**Description of the task:** Look through the listing below for the word "Emoji" and copy every line where it occurs.

**Recorded information:**

==================================================

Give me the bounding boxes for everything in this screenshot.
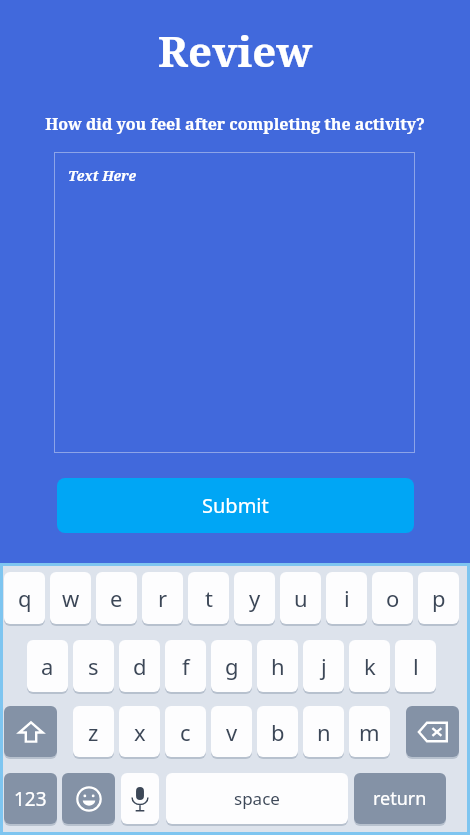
button[interactable]: t: [188, 572, 229, 624]
button[interactable]: u: [280, 572, 321, 624]
button[interactable]: space: [166, 773, 348, 824]
button[interactable]: Voice input: [121, 773, 159, 824]
button[interactable]: Shift: [4, 706, 57, 757]
staticText: z: [88, 717, 99, 747]
staticText: d: [133, 651, 147, 681]
staticText: b: [271, 717, 285, 747]
staticText: v: [226, 717, 238, 747]
staticText: Review: [158, 22, 313, 79]
staticText: x: [134, 717, 146, 747]
button[interactable]: Text Here: [54, 152, 415, 453]
button[interactable]: return: [354, 773, 446, 824]
button[interactable]: b: [257, 706, 298, 757]
button[interactable]: Emoji: [62, 773, 115, 824]
staticText: m: [359, 717, 380, 747]
staticText: s: [88, 651, 99, 681]
staticText: g: [225, 651, 239, 681]
staticText: k: [364, 651, 376, 681]
staticText: space: [234, 787, 280, 810]
button[interactable]: x: [119, 706, 160, 757]
button[interactable]: y: [234, 572, 275, 624]
staticText: w: [62, 583, 80, 613]
button[interactable]: a: [27, 640, 68, 692]
button[interactable]: p: [418, 572, 459, 624]
button[interactable]: r: [142, 572, 183, 624]
button[interactable]: c: [165, 706, 206, 757]
staticText: i: [344, 583, 350, 613]
button[interactable]: s: [73, 640, 114, 692]
staticText: y: [249, 583, 261, 613]
staticText: r: [158, 583, 168, 613]
button[interactable]: v: [211, 706, 252, 757]
button[interactable]: n: [303, 706, 344, 757]
button[interactable]: i: [326, 572, 367, 624]
staticText: return: [373, 786, 427, 811]
button[interactable]: w: [50, 572, 91, 624]
staticText: Text Here: [68, 166, 137, 185]
staticText: c: [180, 717, 191, 747]
button[interactable]: Backspace: [406, 706, 459, 757]
staticText: f: [182, 651, 190, 681]
button[interactable]: m: [349, 706, 390, 757]
button[interactable]: f: [165, 640, 206, 692]
button[interactable]: z: [73, 706, 114, 757]
staticText: t: [205, 583, 213, 613]
button[interactable]: j: [303, 640, 344, 692]
button[interactable]: k: [349, 640, 390, 692]
button[interactable]: o: [372, 572, 413, 624]
staticText: q: [18, 583, 32, 613]
staticText: o: [386, 583, 400, 613]
staticText: p: [432, 583, 446, 613]
button[interactable]: g: [211, 640, 252, 692]
staticText: j: [321, 651, 327, 681]
staticText: Submit: [202, 492, 269, 519]
staticText: e: [110, 583, 123, 613]
button[interactable]: q: [4, 572, 45, 624]
staticText: How did you feel after completing the ac…: [45, 113, 425, 135]
button[interactable]: l: [395, 640, 436, 692]
staticText: u: [294, 583, 308, 613]
button[interactable]: h: [257, 640, 298, 692]
button[interactable]: d: [119, 640, 160, 692]
button[interactable]: e: [96, 572, 137, 624]
button[interactable]: Submit: [57, 478, 414, 533]
staticText: a: [41, 651, 54, 681]
button[interactable]: 123: [4, 773, 57, 824]
staticText: 123: [14, 786, 47, 812]
staticText: l: [413, 651, 419, 681]
staticText: n: [317, 717, 331, 747]
staticText: h: [271, 651, 285, 681]
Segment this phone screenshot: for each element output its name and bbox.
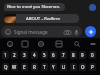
staticText: 6 (52, 52, 55, 58)
staticText: O (81, 64, 85, 70)
button[interactable]: O (79, 63, 86, 71)
staticText: 4 (33, 52, 36, 58)
staticText: R (33, 64, 36, 70)
button[interactable]: W (11, 63, 18, 71)
button[interactable]: 8 (70, 51, 77, 59)
staticText: 5 (43, 52, 46, 58)
button[interactable]: 6 (50, 51, 57, 59)
staticText: Y (52, 64, 55, 70)
staticText: 8 (72, 52, 75, 58)
button[interactable]: Emoji (4, 38, 16, 50)
button[interactable]: 2 (11, 51, 18, 59)
button[interactable]: U (60, 63, 67, 71)
staticText: Nice to meet you Shannon. (7, 4, 61, 10)
button[interactable]: Search (71, 38, 83, 50)
button[interactable]: 0 (89, 51, 96, 59)
button[interactable]: 4 (31, 51, 38, 59)
button[interactable]: T (41, 63, 48, 71)
staticText: P (91, 64, 94, 70)
staticText: Q (4, 64, 8, 70)
staticText: 0 (91, 52, 94, 58)
button[interactable]: Stickers (19, 38, 31, 50)
button[interactable]: Add attachment (85, 26, 96, 37)
staticText: 2 (13, 52, 16, 58)
button[interactable]: 5 (41, 51, 48, 59)
staticText: I (73, 64, 75, 70)
staticText: 3 (23, 52, 26, 58)
staticText: W (12, 64, 17, 70)
button[interactable]: 3 (21, 51, 28, 59)
button[interactable]: Q (2, 63, 9, 71)
button[interactable]: 9 (79, 51, 86, 59)
button[interactable]: 1 (2, 51, 9, 59)
staticText: E (23, 64, 26, 70)
button[interactable]: R (31, 63, 38, 71)
button[interactable]: E (21, 63, 28, 71)
staticText: 7 (62, 52, 65, 58)
button[interactable]: Y (50, 63, 57, 71)
staticText: 1 (4, 52, 7, 58)
button[interactable]: Contact avatar (89, 4, 96, 11)
staticText: ABOUT – Redfern (26, 16, 60, 22)
button[interactable]: Signal message (1, 26, 82, 37)
button[interactable]: Backspace (87, 38, 99, 50)
button[interactable]: Nice to meet you Shannon. (4, 3, 65, 11)
button[interactable]: Symbols (53, 38, 65, 50)
button[interactable]: ABOUT – Redfern (4, 14, 79, 23)
button[interactable]: I (70, 63, 77, 71)
button[interactable]: 7 (60, 51, 67, 59)
button[interactable]: GIFs (35, 38, 47, 50)
staticText: U (62, 64, 66, 70)
staticText: T (43, 64, 46, 70)
staticText: 9 (81, 52, 84, 58)
staticText: Signal message (14, 29, 48, 35)
button[interactable]: P (89, 63, 96, 71)
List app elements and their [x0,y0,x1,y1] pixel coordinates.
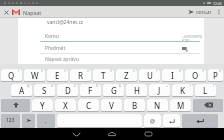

==================================================

**Exercise response:**
button[interactable]: Emoji: [62, 773, 115, 824]
button[interactable]: Emoji (4, 38, 16, 50)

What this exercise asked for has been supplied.